Records from a collection:
/---

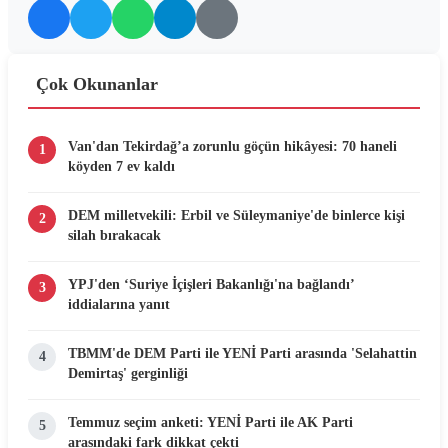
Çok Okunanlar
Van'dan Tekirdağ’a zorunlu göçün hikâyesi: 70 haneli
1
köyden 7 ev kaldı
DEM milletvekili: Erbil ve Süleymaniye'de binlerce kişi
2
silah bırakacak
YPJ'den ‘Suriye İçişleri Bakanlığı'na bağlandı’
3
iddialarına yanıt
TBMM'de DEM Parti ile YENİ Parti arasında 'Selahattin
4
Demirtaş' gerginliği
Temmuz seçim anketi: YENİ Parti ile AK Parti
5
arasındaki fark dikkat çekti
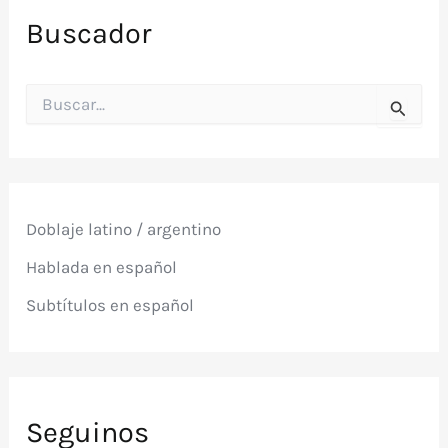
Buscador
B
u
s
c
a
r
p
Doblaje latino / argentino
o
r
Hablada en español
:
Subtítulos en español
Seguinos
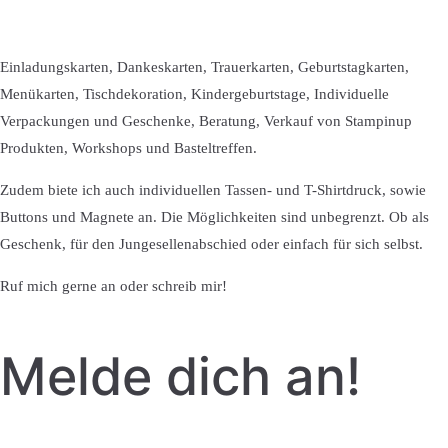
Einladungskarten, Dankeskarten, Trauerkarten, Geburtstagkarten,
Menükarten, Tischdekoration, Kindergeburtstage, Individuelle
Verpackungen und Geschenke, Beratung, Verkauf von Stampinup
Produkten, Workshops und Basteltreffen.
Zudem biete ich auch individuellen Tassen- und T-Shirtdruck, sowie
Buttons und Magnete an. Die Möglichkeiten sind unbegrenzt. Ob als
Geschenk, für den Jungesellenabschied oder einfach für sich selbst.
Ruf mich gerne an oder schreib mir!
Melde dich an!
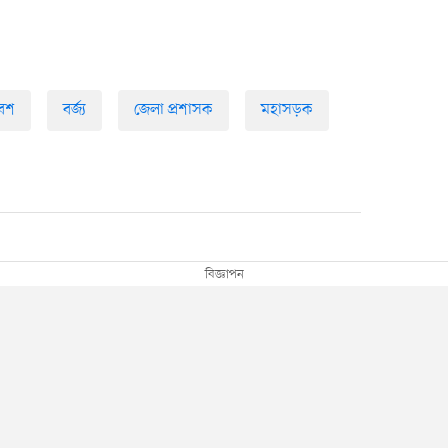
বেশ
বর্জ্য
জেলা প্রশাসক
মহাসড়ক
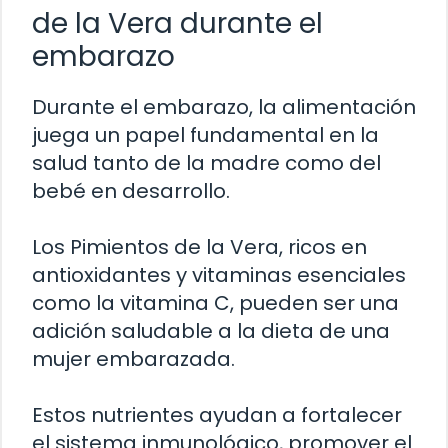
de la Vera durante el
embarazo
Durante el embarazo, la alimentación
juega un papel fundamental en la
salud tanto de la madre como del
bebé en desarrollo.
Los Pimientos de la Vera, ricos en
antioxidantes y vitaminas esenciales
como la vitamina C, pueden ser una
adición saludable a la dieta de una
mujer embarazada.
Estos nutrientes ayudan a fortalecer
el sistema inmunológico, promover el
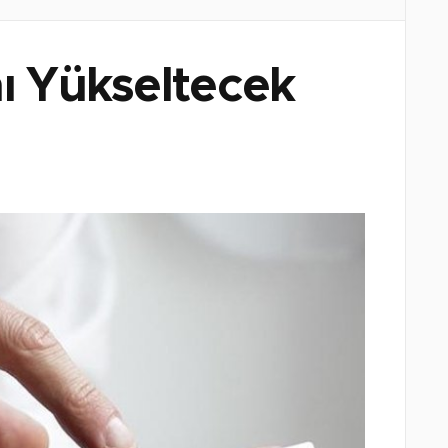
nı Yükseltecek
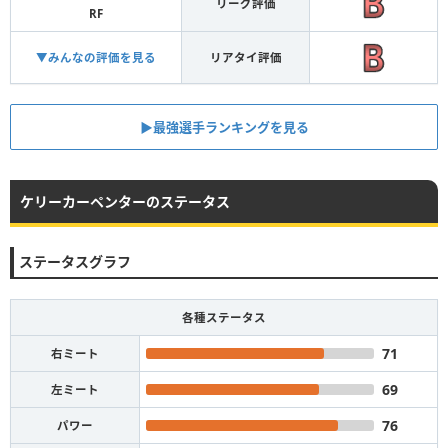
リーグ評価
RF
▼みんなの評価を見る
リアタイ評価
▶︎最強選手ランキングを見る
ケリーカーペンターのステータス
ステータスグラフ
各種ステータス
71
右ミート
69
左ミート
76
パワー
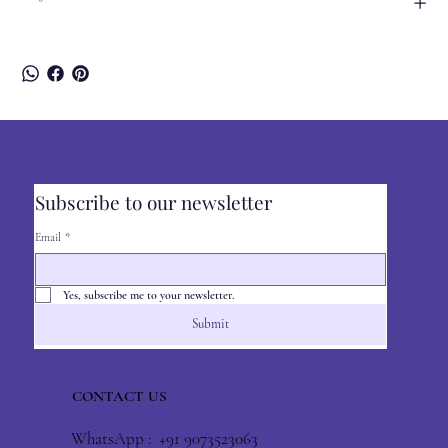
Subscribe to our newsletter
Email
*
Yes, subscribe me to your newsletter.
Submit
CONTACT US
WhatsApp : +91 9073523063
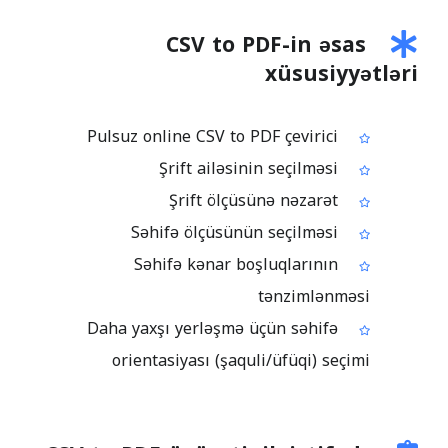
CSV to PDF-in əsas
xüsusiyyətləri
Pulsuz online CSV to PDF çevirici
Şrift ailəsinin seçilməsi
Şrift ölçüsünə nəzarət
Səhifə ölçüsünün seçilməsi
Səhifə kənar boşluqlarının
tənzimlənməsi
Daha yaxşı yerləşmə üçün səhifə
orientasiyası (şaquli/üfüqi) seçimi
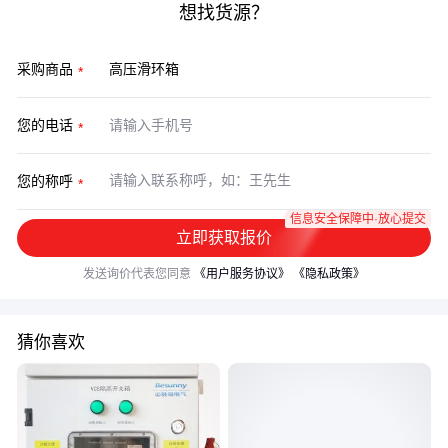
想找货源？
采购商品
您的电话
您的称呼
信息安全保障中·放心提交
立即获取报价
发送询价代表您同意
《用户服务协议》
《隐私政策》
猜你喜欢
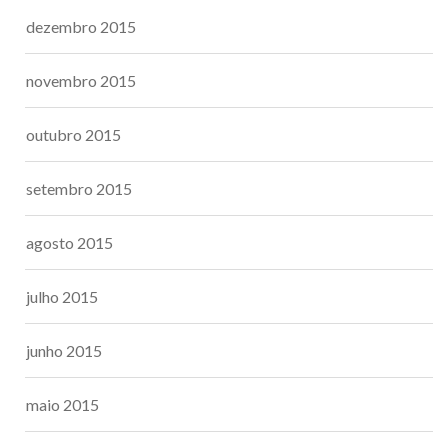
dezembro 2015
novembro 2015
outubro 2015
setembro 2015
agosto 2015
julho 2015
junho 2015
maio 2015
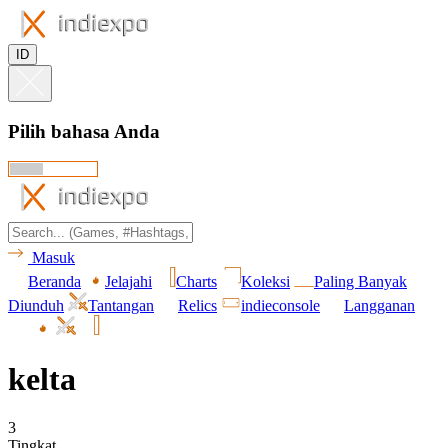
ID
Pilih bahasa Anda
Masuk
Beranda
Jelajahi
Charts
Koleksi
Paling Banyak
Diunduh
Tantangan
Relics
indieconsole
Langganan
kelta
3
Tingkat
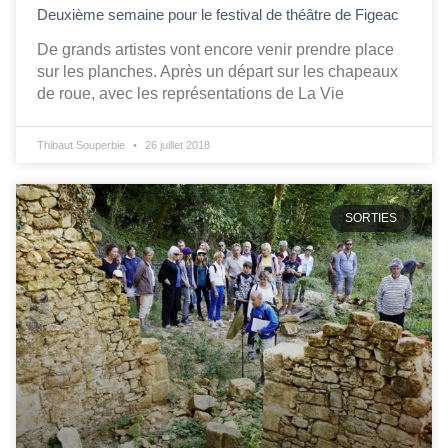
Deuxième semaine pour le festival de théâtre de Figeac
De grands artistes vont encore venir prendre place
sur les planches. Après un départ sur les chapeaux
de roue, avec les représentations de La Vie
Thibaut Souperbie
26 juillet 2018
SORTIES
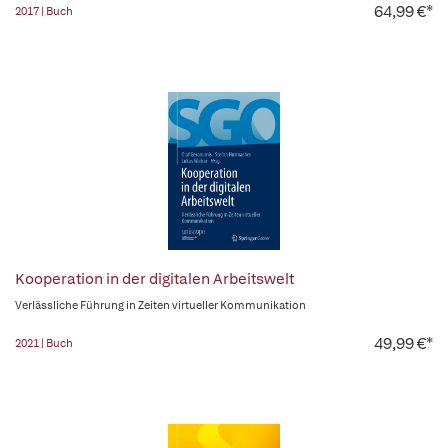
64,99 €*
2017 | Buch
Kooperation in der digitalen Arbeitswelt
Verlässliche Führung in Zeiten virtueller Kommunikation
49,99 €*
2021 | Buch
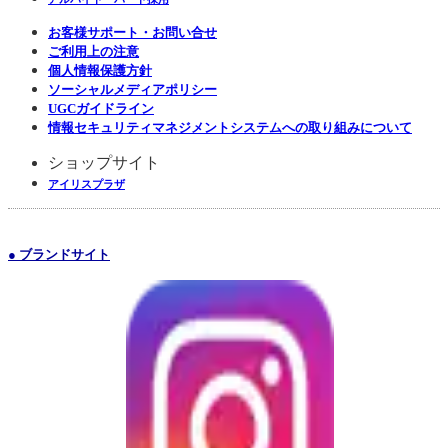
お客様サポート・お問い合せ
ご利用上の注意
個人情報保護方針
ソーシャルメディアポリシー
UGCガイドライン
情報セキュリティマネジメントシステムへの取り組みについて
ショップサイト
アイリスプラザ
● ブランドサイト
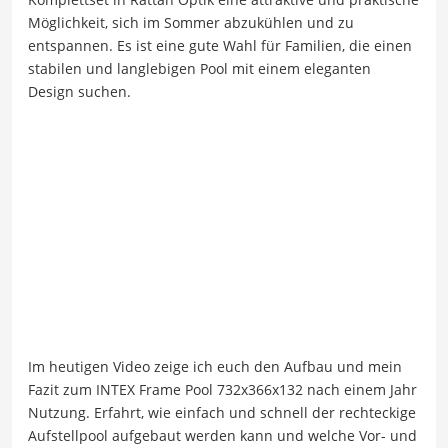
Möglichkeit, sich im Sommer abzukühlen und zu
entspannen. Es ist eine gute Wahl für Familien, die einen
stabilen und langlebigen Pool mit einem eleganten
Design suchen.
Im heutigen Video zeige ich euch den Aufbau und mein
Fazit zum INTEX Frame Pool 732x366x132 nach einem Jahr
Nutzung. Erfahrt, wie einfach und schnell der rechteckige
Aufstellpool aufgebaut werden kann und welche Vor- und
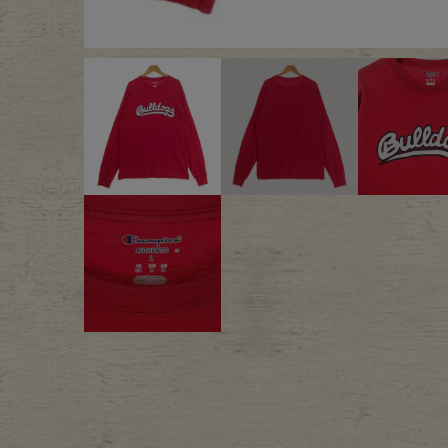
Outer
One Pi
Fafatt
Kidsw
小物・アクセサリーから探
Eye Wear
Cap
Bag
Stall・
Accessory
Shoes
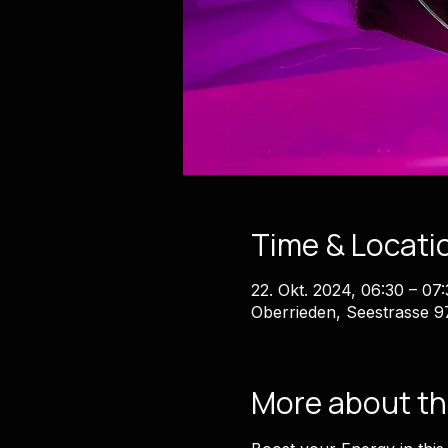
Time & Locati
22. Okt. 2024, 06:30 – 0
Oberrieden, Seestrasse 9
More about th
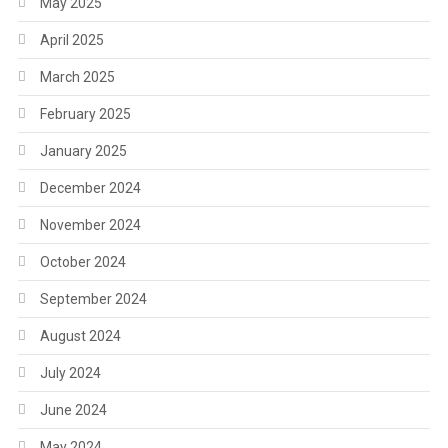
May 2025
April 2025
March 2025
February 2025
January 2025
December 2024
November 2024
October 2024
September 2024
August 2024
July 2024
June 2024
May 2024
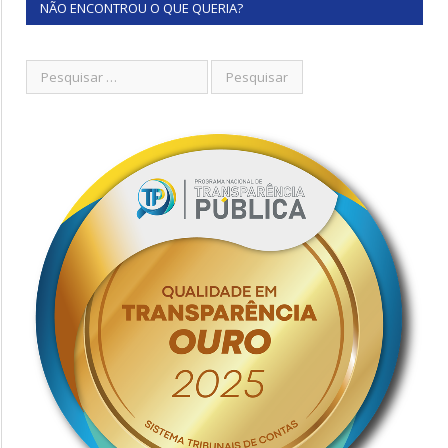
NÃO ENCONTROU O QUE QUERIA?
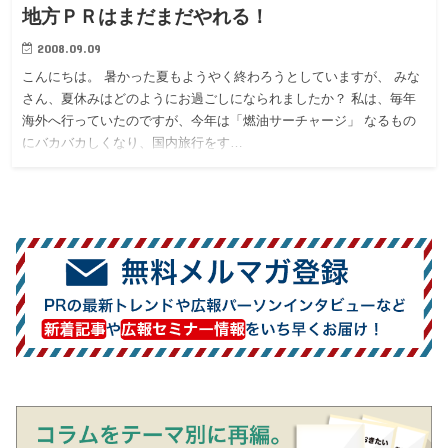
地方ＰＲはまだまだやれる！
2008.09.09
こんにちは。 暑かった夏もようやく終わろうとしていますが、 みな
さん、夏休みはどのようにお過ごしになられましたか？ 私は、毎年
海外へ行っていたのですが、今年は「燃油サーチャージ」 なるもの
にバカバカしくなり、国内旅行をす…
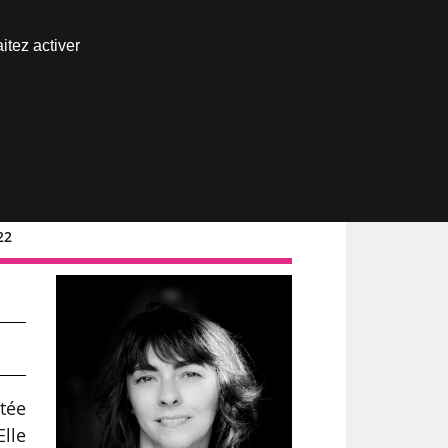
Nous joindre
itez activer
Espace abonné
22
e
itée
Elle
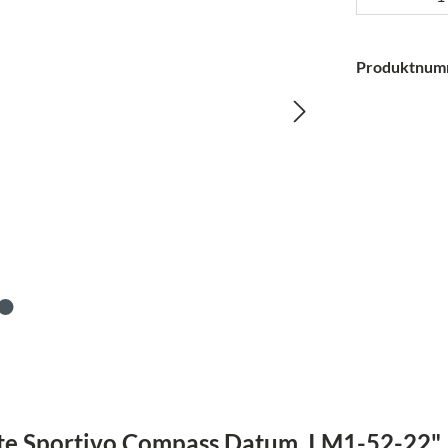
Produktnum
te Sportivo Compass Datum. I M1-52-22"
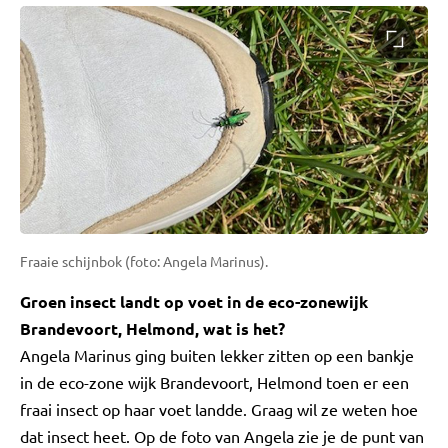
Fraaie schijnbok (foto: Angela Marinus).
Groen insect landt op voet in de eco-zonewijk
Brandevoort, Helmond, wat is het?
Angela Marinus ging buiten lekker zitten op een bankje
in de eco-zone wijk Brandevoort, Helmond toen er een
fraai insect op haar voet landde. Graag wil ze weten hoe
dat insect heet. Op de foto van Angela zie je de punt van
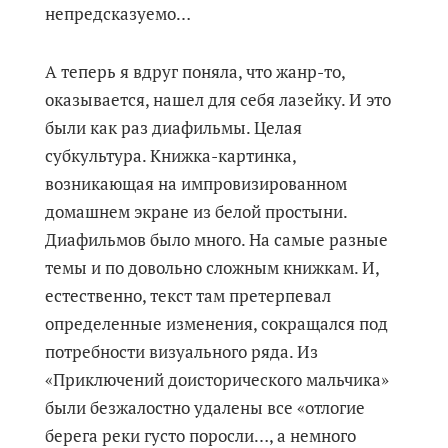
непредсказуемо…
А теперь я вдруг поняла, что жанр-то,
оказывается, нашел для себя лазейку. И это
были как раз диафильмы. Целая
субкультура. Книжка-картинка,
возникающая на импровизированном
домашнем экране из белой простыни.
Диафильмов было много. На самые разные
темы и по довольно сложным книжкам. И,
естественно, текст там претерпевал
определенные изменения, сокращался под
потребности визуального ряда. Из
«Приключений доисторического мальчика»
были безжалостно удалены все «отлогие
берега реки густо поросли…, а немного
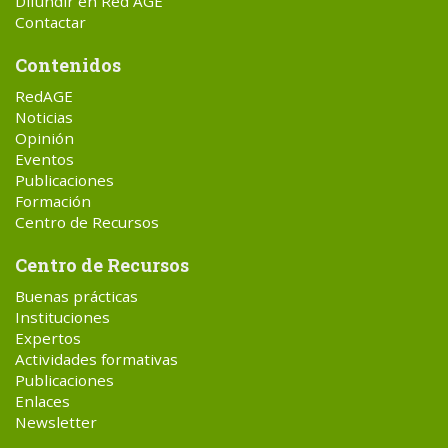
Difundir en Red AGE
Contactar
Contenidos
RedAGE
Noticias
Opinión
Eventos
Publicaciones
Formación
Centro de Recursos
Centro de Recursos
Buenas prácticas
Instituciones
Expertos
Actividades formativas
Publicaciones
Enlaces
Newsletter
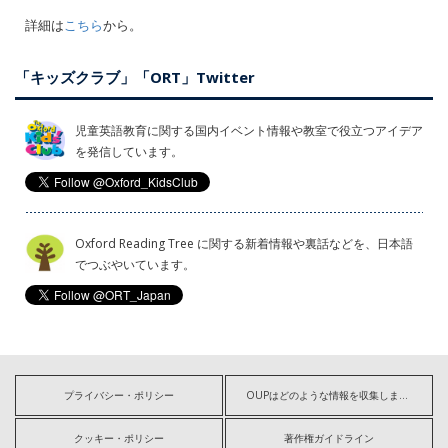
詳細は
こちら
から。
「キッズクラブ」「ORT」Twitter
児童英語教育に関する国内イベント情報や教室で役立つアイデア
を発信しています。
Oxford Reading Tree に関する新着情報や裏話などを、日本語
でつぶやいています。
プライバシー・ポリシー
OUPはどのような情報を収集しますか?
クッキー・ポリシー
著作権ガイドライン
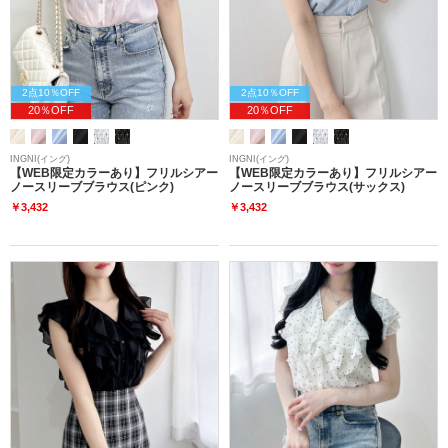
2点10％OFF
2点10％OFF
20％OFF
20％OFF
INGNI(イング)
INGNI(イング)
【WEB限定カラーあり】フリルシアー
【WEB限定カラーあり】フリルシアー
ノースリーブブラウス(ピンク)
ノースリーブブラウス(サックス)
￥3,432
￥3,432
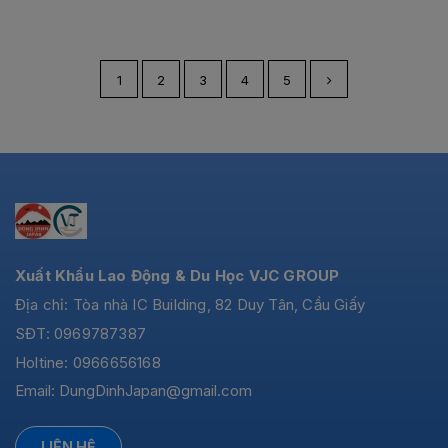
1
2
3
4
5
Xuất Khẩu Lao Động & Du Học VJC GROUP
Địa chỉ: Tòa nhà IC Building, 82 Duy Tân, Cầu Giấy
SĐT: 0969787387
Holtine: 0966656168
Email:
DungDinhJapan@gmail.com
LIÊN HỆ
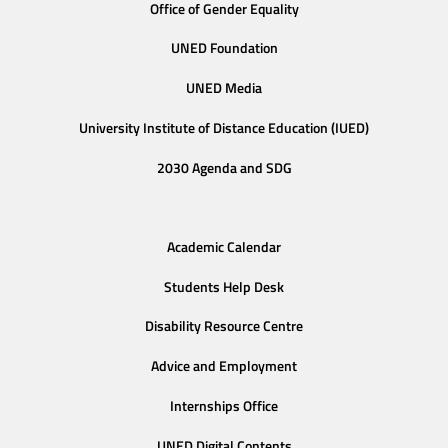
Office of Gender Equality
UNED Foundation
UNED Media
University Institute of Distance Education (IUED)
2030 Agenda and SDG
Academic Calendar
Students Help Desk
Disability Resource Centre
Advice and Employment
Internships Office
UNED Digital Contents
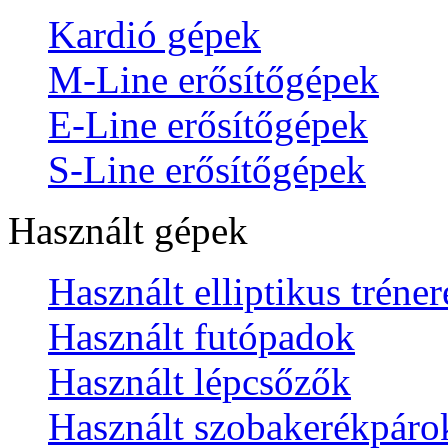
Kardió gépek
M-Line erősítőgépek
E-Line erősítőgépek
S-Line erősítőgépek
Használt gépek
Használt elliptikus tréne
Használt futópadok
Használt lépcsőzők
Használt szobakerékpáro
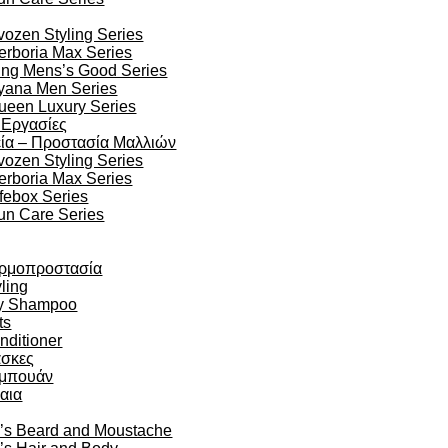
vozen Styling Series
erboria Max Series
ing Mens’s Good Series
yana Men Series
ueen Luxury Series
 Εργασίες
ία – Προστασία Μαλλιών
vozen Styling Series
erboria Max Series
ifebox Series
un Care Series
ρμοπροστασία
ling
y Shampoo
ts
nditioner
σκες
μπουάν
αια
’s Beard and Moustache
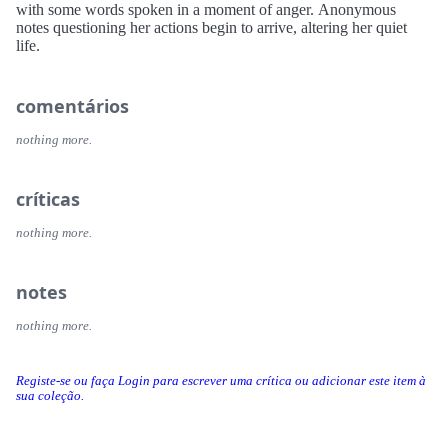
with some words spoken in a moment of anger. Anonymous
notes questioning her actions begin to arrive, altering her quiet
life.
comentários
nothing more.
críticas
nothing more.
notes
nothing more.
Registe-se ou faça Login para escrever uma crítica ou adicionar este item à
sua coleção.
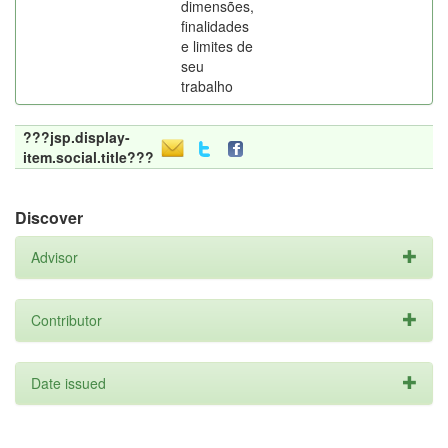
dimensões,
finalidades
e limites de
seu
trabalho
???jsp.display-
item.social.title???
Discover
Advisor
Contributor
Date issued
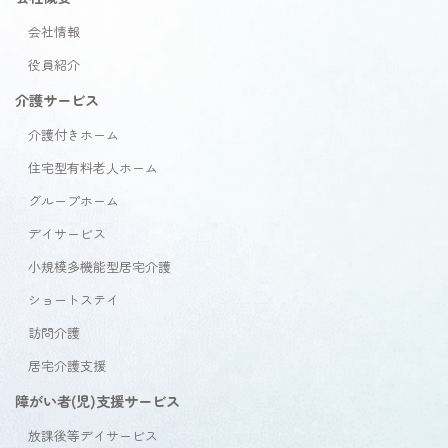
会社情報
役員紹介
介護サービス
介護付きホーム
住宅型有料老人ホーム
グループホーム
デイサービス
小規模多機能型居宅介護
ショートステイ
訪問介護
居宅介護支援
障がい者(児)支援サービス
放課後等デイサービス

\---

Aim of the task: Write out exactly the opening lines of the data, stopping after the line that holds "Buttons und Magnete". Exclude pictures.

The completed task:
Çok Okunanlar
Van'dan Tekirdağ’a zorunlu göçün hikâyesi: 70 haneli
1
köyden 7 ev kaldı
DEM milletvekili: Erbil ve Süleymaniye'de binlerce kişi
2
silah bırakacak
YPJ'den ‘Suriye İçişleri Bakanlığı'na bağlandı’
3
iddialarına yanıt
TBMM'de DEM Parti ile YENİ Parti arasında 'Selahattin
4
Demirtaş' gerginliği
Temmuz seçim anketi: YENİ Parti ile AK Parti
5
arasındaki fark dikkat çekti
Buscador
B
u
s
c
a
r
p
Doblaje latino / argentino
o
r
Hablada en español
:
Subtítulos en español
Seguinos
Einladungskarten, Dankeskarten, Trauerkarten, Geburtstagkarten,
Menükarten, Tischdekoration, Kindergeburtstage, Individuelle
Verpackungen und Geschenke, Beratung, Verkauf von Stampinup
Produkten, Workshops und Basteltreffen.
Zudem biete ich auch individuellen Tassen- und T-Shirtdruck, sowie
Buttons und Magnete an. Die Möglichkeiten sind unbegrenzt. Ob als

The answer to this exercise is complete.